Hippocamplus My Second Memory

Summary epigenetic mark tracks

To assess the potential impact of variants (SNV, SVs) we might want to use some of the public epigentic datasets. The amount and heterogeneity of this data is a bit overwhelming. I would like to get a summary of which regions of the genome are the most functionally important.

The plan is to:

  • get annotated peaks
  • for the 6 typical histone marks
  • in 5-6 tissues, merging sub-tissues (e.g. brain subregions)
  • keep regions supported by enough replicates

Eventually, I could also annotate the regions that are tissue-specific or shared across tissues.

The R-markdown source code is in the website’s GitHub.

AnnotationHub

I’ll use the AnnotationHub package, which links Encode and EpigenomeRoadmap data (and more) directly in R.

I search for narrowPeak in hg19 from H3K27ac, H3K27me3, H3K36me3, H3K4me1, H3K4me3 or H3K9me3, in brain, blood, liver, muscle, lung, kidney, skin or heart. I also look for DNase peaks. Let’s see if I can find what I want.

Most tissues have more than 3 tracks for each histone mark. I’ll just exclude liver and knidney that don’t. DNase is a bit more rare but there is at least one track per tissue. In total, it represents 360 different tracks, that I want to merge into one track per mark/tissue.

Download and merge tracks

For each mark/tissue, I download the available tracks, overlap the peaks into sub-peaks (disjoin) and keep the pieces supported by more than half the tracks. Finally, these recurrent sub-peaks are stitched (reduce) if closer than 500 bp.

Afterwards, the regions for each mark is annotated with the number of tissues with overlapping regions.

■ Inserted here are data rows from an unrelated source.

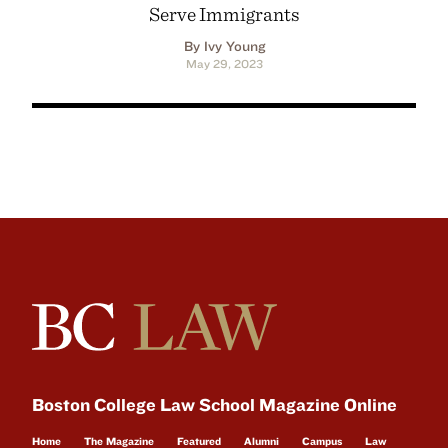
Serve Immigrants
By Ivy Young
May 29, 2023
Boston College Law School Magazine Online
Home
The Magazine
Featured
Alumni
Campus
Law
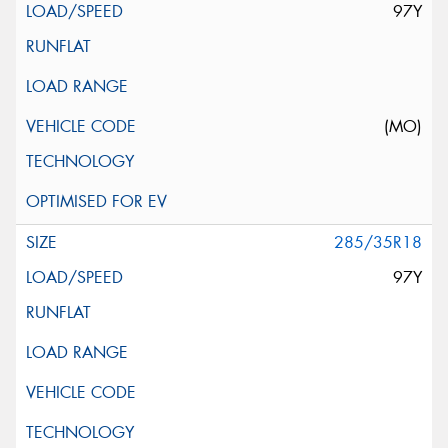
97Y
(MO)
285/35R18
97Y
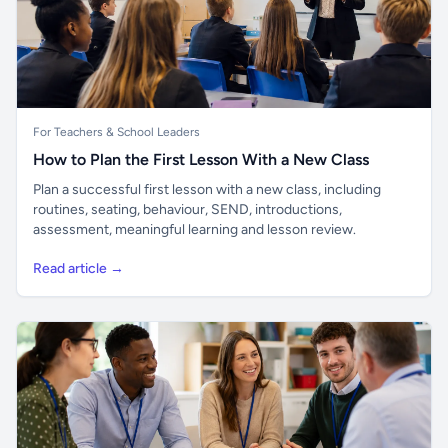
For Teachers & School Leaders
How to Plan the First Lesson With a New Class
Plan a successful first lesson with a new class, including
routines, seating, behaviour, SEND, introductions,
assessment, meaningful learning and lesson review.
Read article →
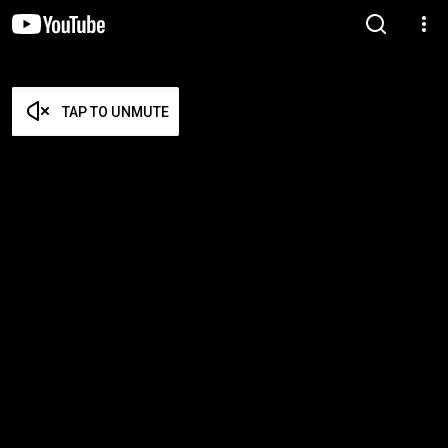
TAP TO UNMUTE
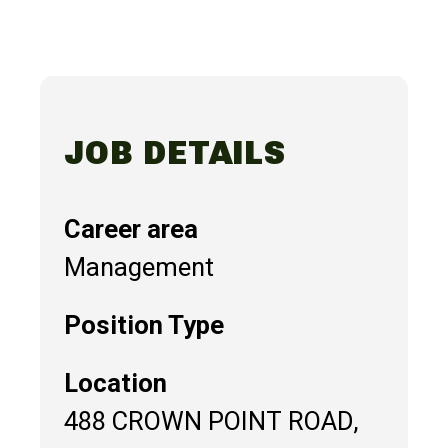
JOB DETAILS
Career area
Management
Position Type
Location
488 CROWN POINT ROAD,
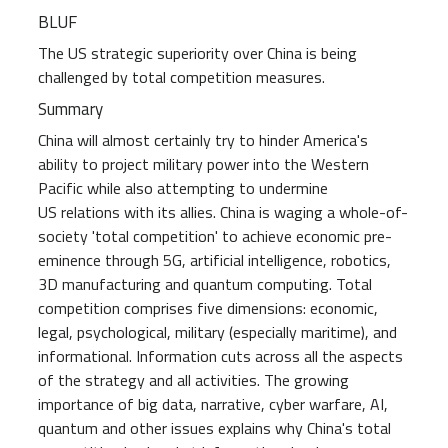
BLUF
The US strategic superiority over China is being
challenged by total competition measures.
Summary
China will almost certainly try to hinder America's
ability to project military power into the Western
Pacific while also attempting to undermine
US relations with its allies. China is waging a whole-of-
society 'total competition' to achieve economic pre-
eminence through 5G, artificial intelligence, robotics,
3D manufacturing and quantum computing. Total
competition comprises five dimensions: economic,
legal, psychological, military (especially maritime), and
informational. Information cuts across all the aspects
of the strategy and all activities. The growing
importance of big data, narrative, cyber warfare, AI,
quantum and other issues explains why China's total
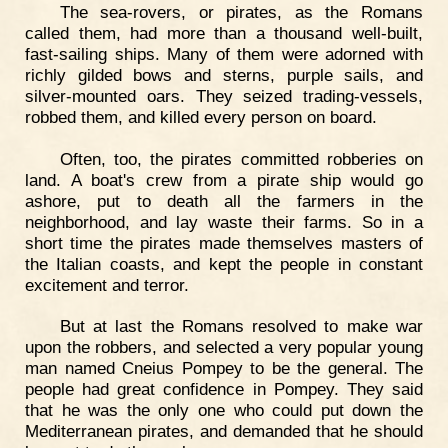
The sea-rovers, or pirates, as the Romans
called them, had more than a thousand well-built,
fast-sailing ships. Many of them were adorned with
richly gilded bows and sterns, purple sails, and
silver-mounted oars. They seized trading-vessels,
robbed them, and killed every person on board.
Often, too, the pirates committed robberies on
land. A boat's crew from a pirate ship would go
ashore, put to death all the farmers in the
neighborhood, and lay waste their farms. So in a
short time the pirates made themselves masters of
the Italian coasts, and kept the people in constant
excitement and terror.
But at last the Romans resolved to make war
upon the robbers, and selected a very popular young
man named Cneius Pompey to be the general. The
people had great confidence in Pompey. They said
that he was the only one who could put down the
Mediterranean pirates, and demanded that he should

The results were uploaded there: https://dl.dropboxusercontent.com/s/8c412u1ug2lwrc2/epiTracks.RData?dl=0.

Overview

Limitations

I searched all tracks with keywords \(tissue*, *\)mark (and narrowPeak, hg19). I’m not completely sure that the different tracks come from different replicates. I think I avoided the “bioinformatics” replicates by taking only the narrowPeaks. And when there are different sub-tissues (e.g. for brain), I decided to keep only regions supported by half the tracks, but then I might miss the specific a sub-tissue regions.

I also made some arbitrary choices. For example, in for a particular mark/tissue, I stitch together regions that are at 500 bp or less. The main motivation is to reduce the amount of data. Also, I’m interested in large variants (SVs), so this resolution is fine.